Strengths and limitations
Strengths
– Randomized, multicenter design and robust sample size for the primary outcome.
– Clinically relevant population (nursing-home residents aged ≥80 with polypharmacy and low SBP) that is frequently underrepresented in trials.
– Clear, pragmatic intervention that achieved substantial medication reduction.
Limitations
– The summary report does not detail masking; the trial’s pragmatic, protocol-driven approach likely limited blinding and may permit performance bias (although mortality is an objective outcome).
– Cause-specific mortality and detailed cardiovascular event rates are not provided in the summary; the trial may not have been powered to detect modest differences in cardiovascular events.
– Generalizability is limited to similar nursing-home, frail populations with baseline SBP <130 mm Hg; findings do not apply to community-dwelling older adults, those with higher baseline BP, or younger patients.

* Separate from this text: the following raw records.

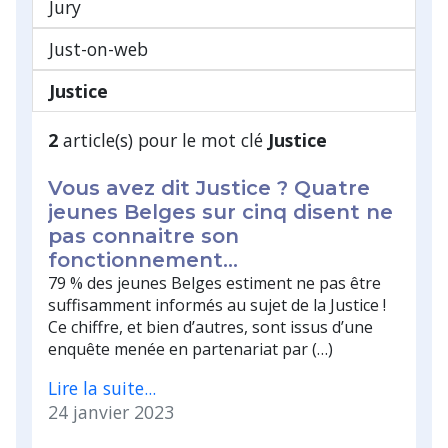
Jury
Just-on-web
Justice
2
article(s) pour le mot clé
Justice
Vous avez dit Justice ? Quatre
jeunes Belges sur cinq disent ne
pas connaitre son
fonctionnement…
79 % des jeunes Belges estiment ne pas être
suffisamment informés au sujet de la Justice !
Ce chiffre, et bien d’autres, sont issus d’une
enquête menée en partenariat par (…)
Lire la suite...
24 janvier 2023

– Important patient-centered outcomes (quality of life, cognition, orthostatic symptoms, falls frequency) either were not primary endpoints or are not reported in the summary; these outcomes could still favor deprescribing in some patients.
– Information about treatment adherence, crossover, and reasons for stopping medications is not detailed in the summary and could affect interpretation.

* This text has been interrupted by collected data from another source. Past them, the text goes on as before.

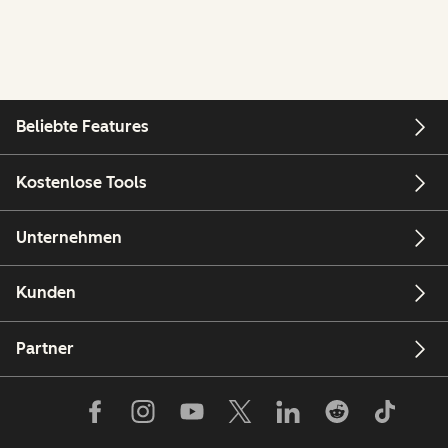
Beliebte Features
Kostenlose Tools
Unternehmen
Kunden
Partner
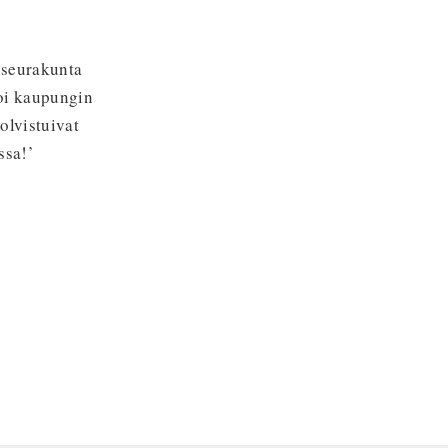
 seurakunta
oi kaupungin
olvistuivat
ssa!’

Research and practice gaps
Future analyses and trials should examine cause-specific mortality and cardiovascular outcomes, as well as symptomatic outcomes important to patients (falls, orthostatic hypotension, cognition, functional status, and quality of life). Trials comparing alternative deprescribing algorithms and those incorporating shared decision-making with explicit patient-centered outcomes would be valuable. Economic analyses examining cost and resource implications of reduced medication burden in care homes could also inform policy.
Conclusion
In frail nursing-home residents aged 80 years or older receiving multiple antihypertensive medications and with SBP <130 mm Hg, a protocolized step-down of antihypertensive therapy reduced drug burden and produced a modest rise in SBP but did not reduce all-cause mortality over ~3 years. Clinicians should not expect a survival advantage from routine deprescribing in this population but may still consider deprescribing on an individualized basis to address polypharmacy, symptoms, or patient preferences. Further work is needed to define effects on quality of life, functional status, and cardiovascular events.

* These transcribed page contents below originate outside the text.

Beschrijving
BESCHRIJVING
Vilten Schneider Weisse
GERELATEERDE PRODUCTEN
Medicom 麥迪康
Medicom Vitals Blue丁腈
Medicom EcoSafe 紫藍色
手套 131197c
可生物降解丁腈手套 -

Funding and trial registration
Funded by the French Ministry of Health and others. RETREAT-FRAIL ClinicalTrials.gov number: NCT03453268.
References
1. Benetos A, Gautier S, Freminet A, et al.; RETREAT-FRAIL Study Group. Reduction of Antihypertensive Treatment in Nursing Home Residents. N Engl J Med. 2025 Nov 20;393(20):1990-2000. doi: 10.1056/NEJMoa2508157 . Epub 2025 Aug 29. PMID: 40879421 .
2. SPRINT Research Group; Wright JT Jr, Williamson JD, Whelton PK, et al. A Randomized Trial of Intensive versus Standard Blood-Pressure Control. N Engl J Med. 2015;373:2103–2116.
3. Williams B, Mancia G, Spiering W, et al. 2018 ESC/ESH Guidelines for the management of arterial hypertension. Eur Heart J. 2018;39:3021–3104.
4. Whelton PK, Carey RM, Aronow WS, et al. 2017 ACC/AHA Guideline for the Prevention, Detection, Evaluation, and Management of High Blood Pressure in Adults. Hypertension. 2018;71:e13–e115.